TPB sanctions on the cards for data law non-compliance
The Tax Practitioners Board (TPB) has announced that tax practitioners who fail to comply with new data laws may face significant sanctions, including possible termination of registration.
New privacy laws, the Notifiable Data Breaches (NDB) scheme, came into effect on 22 February, requiring entities, agencies, and organisations to provide notice to the Office of the Australian Information Commissioner (OAIC) and impacted individuals in the event of a data breach.
The NDB scheme has significant application to tax professionals as it covers tax file number (TFN) recipients in relation to their handling of TFN information.
Examples of a data breach may include data or records containing customers’ personal information being lost or stolen, a database containing personal information getting hacked, a cyber-attack resulting in personal information being disclosed, and personal information mistakenly provided to the wrong person.

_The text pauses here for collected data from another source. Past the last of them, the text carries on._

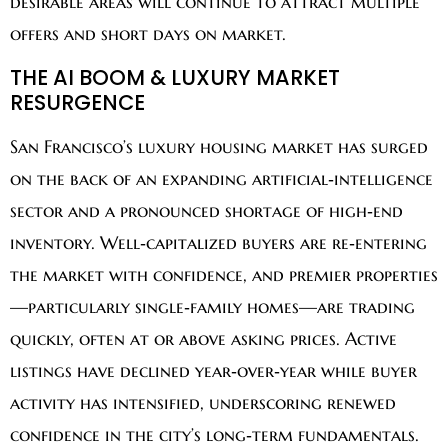
desirable areas will continue to attract multiple
offers and short days on market.
THE AI BOOM & LUXURY MARKET
RESURGENCE
San Francisco’s luxury housing market has surged
on the back of an expanding artificial‑intelligence
sector and a pronounced shortage of high‑end
inventory. Well‑capitalized buyers are re‑entering
the market with confidence, and premier properties
—particularly single‑family homes—are trading
quickly, often at or above asking prices. Active
listings have declined year‑over‑year while buyer
activity has intensified, underscoring renewed
confidence in the city’s long‑term fundamentals.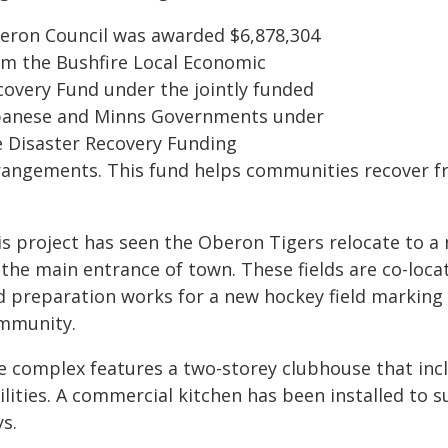
eron Council was awarded $6,878,304
om the Bushfire Local Economic
covery Fund under the jointly funded
banese and Minns Governments under
e Disaster Recovery Funding
rangements. This fund helps communities recover f
is project has seen the Oberon Tigers relocate to a
the main entrance of town. These fields are co-loca
d preparation works for a new hockey field marking
mmunity.
e complex features a two-storey clubhouse that incl
ilities. A commercial kitchen has been installed to
s.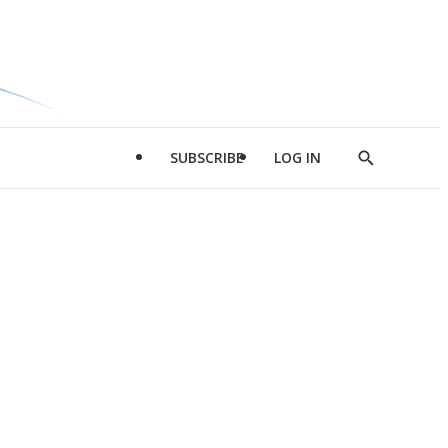
SUBSCRIBE
LOG IN
Show
Search
d
l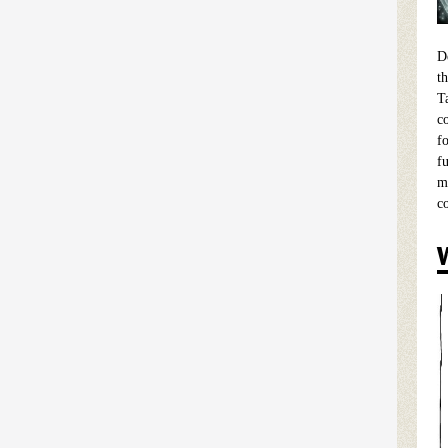
D
t
T
c
f
f
m
c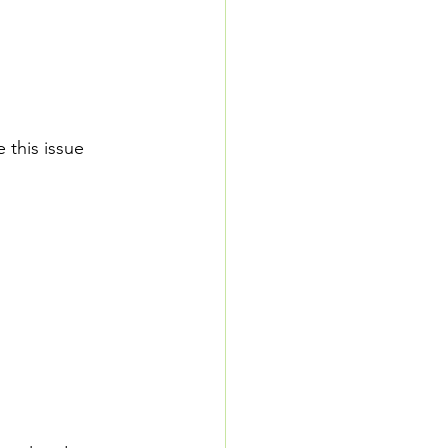
 this issue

While the TPB does not administer the new provisions, it has announced that tax practitioners who fail to comply with the NDB scheme will face possible sanctions from the body, on top of severe penalties issued by the OAIC.
“If tax practitioners fail to comply with the new NDB scheme there may be implications in relation to the Tax Agent Services Act 2009 (TASA),” the TPB said in a statement.

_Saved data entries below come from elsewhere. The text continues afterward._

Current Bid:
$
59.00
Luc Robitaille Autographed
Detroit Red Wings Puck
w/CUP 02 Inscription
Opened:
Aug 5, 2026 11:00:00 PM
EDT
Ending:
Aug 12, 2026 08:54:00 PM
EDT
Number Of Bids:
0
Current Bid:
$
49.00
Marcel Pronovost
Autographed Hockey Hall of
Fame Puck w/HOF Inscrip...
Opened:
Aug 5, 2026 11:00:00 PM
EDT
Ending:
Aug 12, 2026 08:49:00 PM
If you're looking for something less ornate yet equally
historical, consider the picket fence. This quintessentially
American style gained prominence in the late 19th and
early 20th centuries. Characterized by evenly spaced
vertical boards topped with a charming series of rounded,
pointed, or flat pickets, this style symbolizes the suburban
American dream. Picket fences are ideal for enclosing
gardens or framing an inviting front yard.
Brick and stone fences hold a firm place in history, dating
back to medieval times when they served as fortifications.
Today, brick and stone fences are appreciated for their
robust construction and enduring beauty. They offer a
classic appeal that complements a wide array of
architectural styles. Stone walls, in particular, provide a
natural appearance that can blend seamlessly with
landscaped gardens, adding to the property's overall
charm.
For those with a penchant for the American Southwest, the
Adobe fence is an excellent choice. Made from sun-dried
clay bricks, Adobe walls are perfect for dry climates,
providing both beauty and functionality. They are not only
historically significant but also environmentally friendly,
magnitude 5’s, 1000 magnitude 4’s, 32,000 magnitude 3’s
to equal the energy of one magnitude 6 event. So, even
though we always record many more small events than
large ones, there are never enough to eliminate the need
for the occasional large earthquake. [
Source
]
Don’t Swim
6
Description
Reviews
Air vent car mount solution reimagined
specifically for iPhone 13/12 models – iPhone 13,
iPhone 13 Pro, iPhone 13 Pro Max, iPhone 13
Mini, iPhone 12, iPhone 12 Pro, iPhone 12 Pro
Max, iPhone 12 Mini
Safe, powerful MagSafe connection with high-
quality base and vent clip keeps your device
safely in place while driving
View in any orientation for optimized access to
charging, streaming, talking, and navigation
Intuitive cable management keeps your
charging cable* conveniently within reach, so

“Such a failure may be considered by the TPB in determining whether you have breached the TASA, including the Code of Professional Conduct (Code).
“If a practitioner has been incompetent or reckless regarding IT controls, and this has resulted in a breach of confidentiality because of a cyber incident, the TPB may impose one or more administrative sanctions for breach of the Code.”

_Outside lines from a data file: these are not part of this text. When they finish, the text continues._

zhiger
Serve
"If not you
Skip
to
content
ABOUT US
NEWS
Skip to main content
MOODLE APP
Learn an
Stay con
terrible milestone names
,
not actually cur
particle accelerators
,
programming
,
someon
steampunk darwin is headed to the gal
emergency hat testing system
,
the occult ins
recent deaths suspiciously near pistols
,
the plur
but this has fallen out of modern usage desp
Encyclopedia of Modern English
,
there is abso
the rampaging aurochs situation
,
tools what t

According to TASA, the TPB may issue a written caution, issue an order, suspend a registration, or terminate a registration, for failure to comply with the Code of Professional Conduct.
Institute of Public Accountants execute general manager Vicki Stylianou said accountants needed to ensure they had robust procedures and systems in place to comply with the new provisions.
“The objective of the legislation is to try and get people to be more proactive about their security and to take their data security more seriously so the IPA is looking from the three perspectives of raising awareness, what your obligations are, and then actually being proactive and doing something about it if you haven’t already,” said Ms Stylianou.